I know that I am not the only MP in the Chamber who has a sizeable defence community in their constituency. Before the last election, my constituency was called Plymouth Devonport, which included Her Majesty’s naval base at Devonport. Thanks to the Boundary Commission, it looks like it might be coming back at the next general election, but we shall see. For me and many hon. Members, providing the right equipment to our troops when they need it, so that they can carry out the work for which they have been trained to the best of their ability, is of upmost importance. A number of hon. Members in the Chamber and I have constituencies filled with military personnel and their families, and I often pick up concerns on the doorstep.
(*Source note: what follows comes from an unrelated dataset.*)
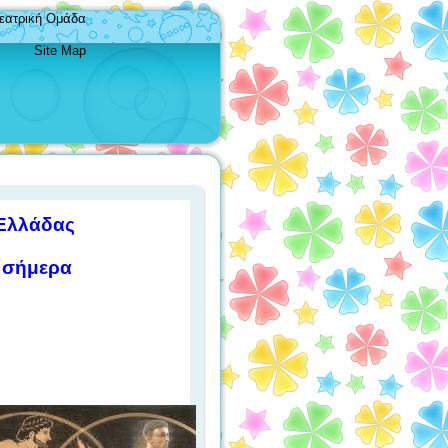
εατρική Ομάδα
Site Map
 Ελλάδας
 σήμερα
I should say at this point that I am delighted to have 29 Commando back in Plymouth, safe and sound. It is right and proper to debate the issues here today.

I listened with interest to the speech made by the hon. Member for Sittingbourne and Sheppey and particularly to his reference to the British Army training unit, Suffield, based in Alberta on the Canadian prairies. It is worth noting that the reason why the British Army started to use that training site was due to the loss of El Adem and Tobruk in Libya when a certain Colonel Gaddafi came to power. The hon. Gentleman’s point about the need for bases in secure venues is absolutely right. Suffield was used briefly during world war two, and since 1972 it has been used as a British Army training base, initially on a 10-year lease. The agreement has been repeatedly renewed, which the hon. Gentleman touched on. I believe that a rolling programme of indefinite use is being offered. I note his comments and questions regarding that area. Other hon. Members also quite rightly challenged whether money was being best spent by the MOD on upgrading the premises there. I will listen with interest to the Minister’s answers to those questions.
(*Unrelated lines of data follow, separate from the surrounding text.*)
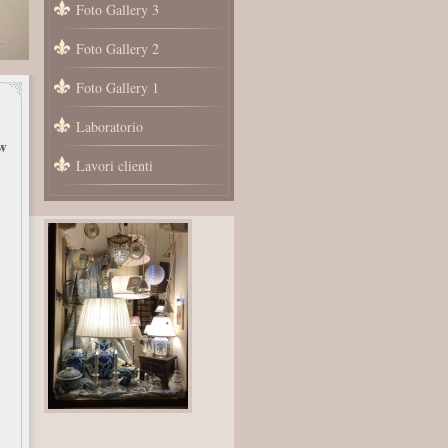
Foto Gallery 3
Foto Gallery 2
Foto Gallery 1
Laboratorio
w
Lavori clienti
The hon. Member for Sittingbourne and Sheppey also touched on morale and beer prices, and he raised a genuine concern about how new companies break into the MOD marketplace, to which I will come later in my speech.
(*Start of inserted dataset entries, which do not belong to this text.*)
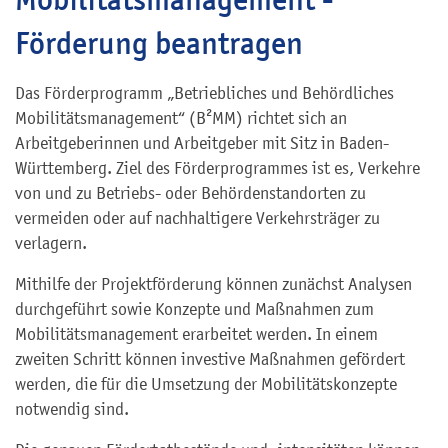
Förderung beantragen
Das Förderprogramm „Betriebliches und Behördliches
Mobilitätsmanagement“ (B²MM) richtet sich an
Arbeitgeberinnen und Arbeitgeber mit Sitz in Baden-
Württemberg. Ziel des Förderprogrammes ist es, Verkehre
von und zu Betriebs- oder Behördenstandorten zu
vermeiden oder auf nachhaltigere Verkehrsträger zu
verlagern.
Mithilfe der Projektförderung können zunächst Analysen
durchgeführt sowie Konzepte und Maßnahmen zum
Mobilitätsmanagement erarbeitet werden. In einem
zweiten Schritt können investive Maßnahmen gefördert
werden, die für die Umsetzung der Mobilitätskonzepte
notwendig sind.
My hon. Friend the Member for Barrow and Furness (John Woodcock) flagged up some potential problems, such as the need to secure the skills agenda and the loss of historic capability in Barrow, which is a lesson that we cannot forget. He also spoke about the implications of delays for contracts and cost overruns that follow.

The hon. Member for St Austell and Newquay (Stephen Gilbert), in supporting concerns about the rotation of staff in procurement, raised a challenging issue. That did not used to be the case, because officers used to be retained within certain specialties, and a number of senior and ex-members of the armed forces have spoken to me on exactly that issue in the past. I hope that the Minister will respond to that, because that area deserves consideration.

My hon. Friend the Member for Islington North (Jeremy Corbyn) asked a series of serious questions about Trident replacement and whether it is needed. He has always campaigned on that issue with a great deal of commitment. Again, I want to hear what the Minister has to say about the time scale and transparency regarding Trident.

My hon. Friend the Member for Blaenau Gwent (Nick Smith) raised the issues of contracts and transparency and of the cost of the over-specification of projects.

The hon. Member for New Forest East (Dr Lewis) is on the flip side of the coin from my hon. Friend the Member for Islington North. He described, with benefit of his long-standing interest and knowledge in defence matters, some of the problems regarding procurement and politicians’ role in muddying the waters, if I am to be gentle about what is going on in the coalition regarding Trident.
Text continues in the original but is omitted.